Impact President Ben Auyang sent out an email to the forum participants Sunday night — four days after they were invited and one day before the event — apologizing for his delay in responding and saying Impact could not attend because they had to rework their schedule after Hurricane Irma.

“We have a previous time commitment and will be unable to attend the forum at the date and time proposed,” Auyang wrote in the email. “Had the request come at a more prompt time, we would have been able to attend.”

In a previous interview, Kylie Werk, one of Impact’s campaign managers, told the Alligator the party had scheduled three general body meetings for the nights of Sunday, Monday and Tuesday.

In his opening statement, Clark said SG officials need to be held accountable. He said senators must tell the Student Body what they’re doing and explain how and why they’re spending the students’ money.

“I don’t want to say anything about people who can’t defend themselves,” Clark said, referring to Impact, before adding that current senators are not addressing some concerns on campus.

Clark said issues like the lack of bike racks and vehicle parking, and structural damage around campus like damaged ceiling tiles in the second floor of Turlington Hall, are “not being fixed under the current status quo.”
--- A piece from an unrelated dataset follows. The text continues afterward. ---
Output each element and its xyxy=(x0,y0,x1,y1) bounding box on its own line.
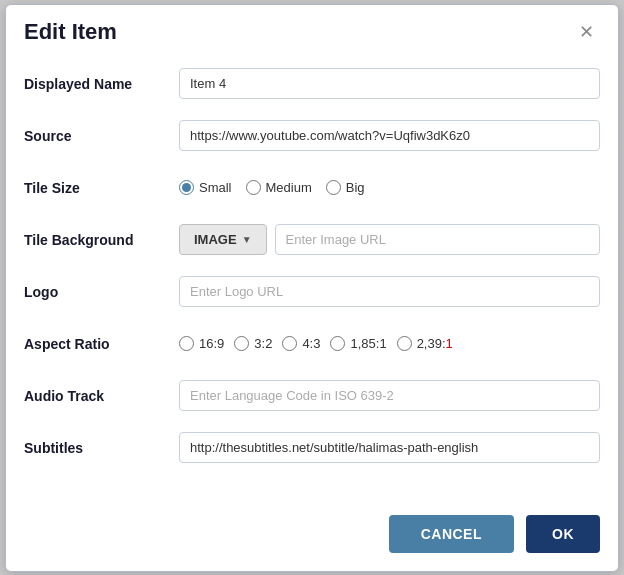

After opening statements, a student from District A asked the independent candidates why they chose to run independently if they “are clearly against the party in control,” referring to Impact with 96 senators.

O’Sullivan said he thinks he can “more successfully” reach across the aisle and compromise with other senators as an independent than in a party. Clark said being an independent would let him fully represent his constituents without having to balance their wishes with those of other students.

When a PaCE student, someone who takes the first part of their credits online, asked the candidates if they were in favor of online voting, they all said yes.

“Online voting should be the standard,” Lima said. “We are going to do what we can to improve democracy.”

O’Sullivan said he was shocked online voting hasn’t been instituted yet.

“It needs to happen,” O’Sullivan said. “If you're not on campus you should still have the opportunity to see what's happening and be as involved as you want to be.”

Amanda Wolfrom, a UF political science junior, asked the candidates how they plan to increase inclusivity for transfer students on campus.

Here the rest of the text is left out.